Old Love
Mores and amores
John V. Fleming
At an emphatic moment in Troilus and Criseyde, one of the greatest love stories in all of world literature, Chaucer draws an arresting comparison between the changes to be perceived, over a period of a thousand years, in language and in amatory practice. Words that once had force now seem to us terribly quaint and strange, he observes, but there is a history of love no less surely than there is a history of language. All of us know that when it comes to individuals, it’s different strokes for different folks. Chaucer applies the same rhyming principle of “alterity” to different epochs of love:
…for to win love in sundry ages
In sundry lands sundry been usages.
His formulation, though elegant, does lack a certain accuracy. The English language didn’t even exist a thousand years before he wrote those lines, whereas there must have been quite a bit of love around, at least enough to keep the European population on its very gradual rise through late antiquity. Otherwise, his point is very well taken, and it tends to subvert the axiom of the Unchanging Human Heart. Though there are certain biological constants concerning sex, conceptions of human love have varied considerably through the ages.

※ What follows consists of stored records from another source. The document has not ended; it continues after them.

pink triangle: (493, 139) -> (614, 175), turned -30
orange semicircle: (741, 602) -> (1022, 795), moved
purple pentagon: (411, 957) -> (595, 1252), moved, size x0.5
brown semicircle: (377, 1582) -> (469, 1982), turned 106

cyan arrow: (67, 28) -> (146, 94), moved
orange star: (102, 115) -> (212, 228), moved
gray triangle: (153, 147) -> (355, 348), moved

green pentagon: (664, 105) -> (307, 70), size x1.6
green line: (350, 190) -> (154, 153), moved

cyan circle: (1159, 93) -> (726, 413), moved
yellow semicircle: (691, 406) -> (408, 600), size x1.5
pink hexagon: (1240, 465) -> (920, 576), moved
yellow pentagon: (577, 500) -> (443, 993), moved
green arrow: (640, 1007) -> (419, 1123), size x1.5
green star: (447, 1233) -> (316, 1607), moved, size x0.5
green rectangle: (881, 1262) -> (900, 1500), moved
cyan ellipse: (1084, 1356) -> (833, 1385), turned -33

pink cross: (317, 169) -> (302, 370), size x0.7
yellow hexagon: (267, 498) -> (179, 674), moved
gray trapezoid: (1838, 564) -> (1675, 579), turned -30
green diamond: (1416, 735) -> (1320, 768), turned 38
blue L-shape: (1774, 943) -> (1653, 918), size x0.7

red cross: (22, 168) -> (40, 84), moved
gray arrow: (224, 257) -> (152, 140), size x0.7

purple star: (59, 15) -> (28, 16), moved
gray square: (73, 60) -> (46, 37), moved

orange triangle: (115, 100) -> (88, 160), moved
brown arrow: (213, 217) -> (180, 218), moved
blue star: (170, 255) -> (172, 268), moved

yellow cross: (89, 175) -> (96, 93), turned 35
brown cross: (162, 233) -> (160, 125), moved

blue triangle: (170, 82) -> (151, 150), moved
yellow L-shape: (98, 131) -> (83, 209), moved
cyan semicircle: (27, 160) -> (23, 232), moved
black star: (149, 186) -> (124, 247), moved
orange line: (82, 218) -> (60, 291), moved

The term “Old Love” used in this essay claims no technical precision. It refers broadly to a large body of amatory, social, religious, and ethical doctrine characteristic of the Western cultural tradition of the “Old World”—roughly the premodern, preindustrialized, pre-Romantic, and prerevolutionary European Christian culture before the eighteenth century. Old Love, though crucially augmented by the Christian doctrine of “love of neighbor” (caritas), was in many respects the heritage of the pre-Christian classical culture of Greece and Rome, and its assumptions are widely reflected in the Roman writers (especially Virgil, Ovid, and Horace) who are the models for the major genres of premodern European poetry.
Perhaps the last time that Old Love made a serious bid for the popular attention of modernity was in 1939, when Denis de Rougemont published L’Amour et l’Occident (Love in the Western World). The book became famous overnight, and for more than three decades underwent adjustments and revisions that kept it in the public eye, finding its definitive form only in 1972. There were many reasons for the book’s success, some of them having little to do with its erudition or argumentation. In retrospect, the book was rather strangely found by some to have been a prophetic diagnosis of the two great totalitarian pathologies of the last century, and of such excesses of “passion” as the bombing of Hiroshima. His main thesis began with an exegesis of the opening line of the medieval romance of Tristan and Isolde: “My lords, will you hear a beautiful tale of love and of death?” Therein de Rougement thought he found, distilled, an expression of the inevitably fatal end of sexual desire in the Western consciousness.